Dandara Queiroz, Emilly Nunes e Noah Alef são modelos indígenas que se destacaram no cenário internacional. Os jovens são agenciados pela WAY Model e já participaram de inúmeros desfiles, como a São Paulo Fashion Week.

[Imagem: Reprodução/Instagram/@noahalef]
O modelo Noah Alef, de ascendência Pataxó e Kariri-Sapuyá, ganhou destaque nas passarelas nacionais e internacionais nos últimos anos. Natural de Jequié, na Bahia, o jovem tem contratos firmados com marcas do Reino Unido, Itália, Espanha e Alemanha e utiliza sua profissão para conquistar representatividade na moda.
Na São Paulo Fashion Week de 2022, Noah tornou-se o recordista masculino da edição. O modelo participou de 15 desfiles de grifes como ÁLG, Isaac Silva, Handred, Misci, João Pimenta e Ponto Firme. Além disso, o jovem estrelou campanhas publicitárias e editoriais, como para a revista GQ Portugal, e fez uma participação especial no folhetim Verdades Secretas 2 (2022 – 2022). Sua trajetória inclui ainda desfiles para marcas internacionais, como Dsquared2 e Emporio Armani.
“As pessoas esperam que eu esteja sempre com roupas tradicionais. Embora eu as use, nem sempre quero me prender a essa imagem estereotipada dos indígenas. Minha identidade é muito mais ampla, gosto de me expressar de diferentes formas”
Cayarí

[Imagem: Reprodução/Instagram/@nalimo_____]
Formas de acesso à moda
Ao adentrar o universo criativo dos povos indígenas, encontra-se uma rica representação das cosmovisões de cada grupo, expressas em diversos suportes como cestos, cuias, cocares, saias e vestidos.

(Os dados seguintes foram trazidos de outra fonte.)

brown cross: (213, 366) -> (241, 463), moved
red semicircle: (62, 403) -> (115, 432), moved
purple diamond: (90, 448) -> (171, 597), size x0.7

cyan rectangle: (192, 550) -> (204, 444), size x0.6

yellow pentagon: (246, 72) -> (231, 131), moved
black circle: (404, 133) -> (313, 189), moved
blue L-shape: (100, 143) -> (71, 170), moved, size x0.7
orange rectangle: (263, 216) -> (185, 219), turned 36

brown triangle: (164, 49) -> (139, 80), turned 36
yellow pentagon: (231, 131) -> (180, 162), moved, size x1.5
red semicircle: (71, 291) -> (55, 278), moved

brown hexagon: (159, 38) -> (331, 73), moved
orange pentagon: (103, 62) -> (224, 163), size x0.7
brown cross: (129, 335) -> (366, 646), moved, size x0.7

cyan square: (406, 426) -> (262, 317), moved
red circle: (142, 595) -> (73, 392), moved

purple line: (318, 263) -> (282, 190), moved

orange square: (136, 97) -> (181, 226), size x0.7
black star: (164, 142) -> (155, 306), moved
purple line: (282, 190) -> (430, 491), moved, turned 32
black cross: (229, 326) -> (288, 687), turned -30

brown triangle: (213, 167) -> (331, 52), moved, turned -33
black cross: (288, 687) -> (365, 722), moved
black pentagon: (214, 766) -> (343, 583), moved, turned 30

Essas peças, adornadas com grafismos distintos, revelam a identidade étnica e cultural de seus criadores, além de refletir as relações com a fauna e a flora local. Cada item se transforma em um texto visual complexo, simbolizando a herança cultural de cada povo.
De acordo com a Associação Brasileira de Estudos e Pesquisas em Moda (Abepem), mesmo após a invasão dos territórios, a violência colonial e genocídios culturais, as vestimentas indígenas continuaram a resgatar seus significados. A moda e o artesanato indígenas atuais adaptam-se a novas superfícies, como a roupa de tecido convencional. A cultura marajoara, por exemplo, incorporou o bordado e estabeleceu vínculos entre o passado e o presente, com tradições reinventadas para preservar a identidade.

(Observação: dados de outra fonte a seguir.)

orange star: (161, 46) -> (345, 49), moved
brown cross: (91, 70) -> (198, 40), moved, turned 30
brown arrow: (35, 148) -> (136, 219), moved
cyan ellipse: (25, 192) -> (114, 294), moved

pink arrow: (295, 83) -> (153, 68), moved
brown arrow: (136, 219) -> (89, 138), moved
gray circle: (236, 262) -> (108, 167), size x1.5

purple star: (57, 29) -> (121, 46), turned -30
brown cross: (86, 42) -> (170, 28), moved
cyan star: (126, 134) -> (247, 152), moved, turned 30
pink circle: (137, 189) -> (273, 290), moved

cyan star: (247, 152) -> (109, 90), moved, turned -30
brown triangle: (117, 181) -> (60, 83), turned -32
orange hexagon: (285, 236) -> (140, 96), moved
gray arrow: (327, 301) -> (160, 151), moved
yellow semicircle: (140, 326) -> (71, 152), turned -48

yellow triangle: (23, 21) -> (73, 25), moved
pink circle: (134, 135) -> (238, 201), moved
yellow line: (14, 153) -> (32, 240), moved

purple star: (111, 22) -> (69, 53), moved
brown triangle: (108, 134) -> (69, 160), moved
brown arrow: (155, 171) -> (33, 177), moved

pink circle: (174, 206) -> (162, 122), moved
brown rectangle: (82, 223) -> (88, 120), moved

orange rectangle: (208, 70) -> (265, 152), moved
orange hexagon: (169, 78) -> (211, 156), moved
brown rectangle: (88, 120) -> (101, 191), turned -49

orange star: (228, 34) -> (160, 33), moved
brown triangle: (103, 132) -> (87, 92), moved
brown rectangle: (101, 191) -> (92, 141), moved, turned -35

“Atualmente, faço uma mistura de peças urbanas com criações de artesãos indígenas, resultando em figurinos únicos que uso nos meus shows. Essa combinação reflete tanto minha conexão com a cultura ancestral quanto minha vivência no ambiente urbano”, conta a artista Cayarí.

[Imagem: Cayarí/Acervo pessoal]
“Não se trata apenas de ser a primeira mulher indígena a atuar na moda; é sobre o propósito que me trouxe e me mantém na moda nacional. Isso vai muito além da minha individualidade, representa uma comunidade inteira.”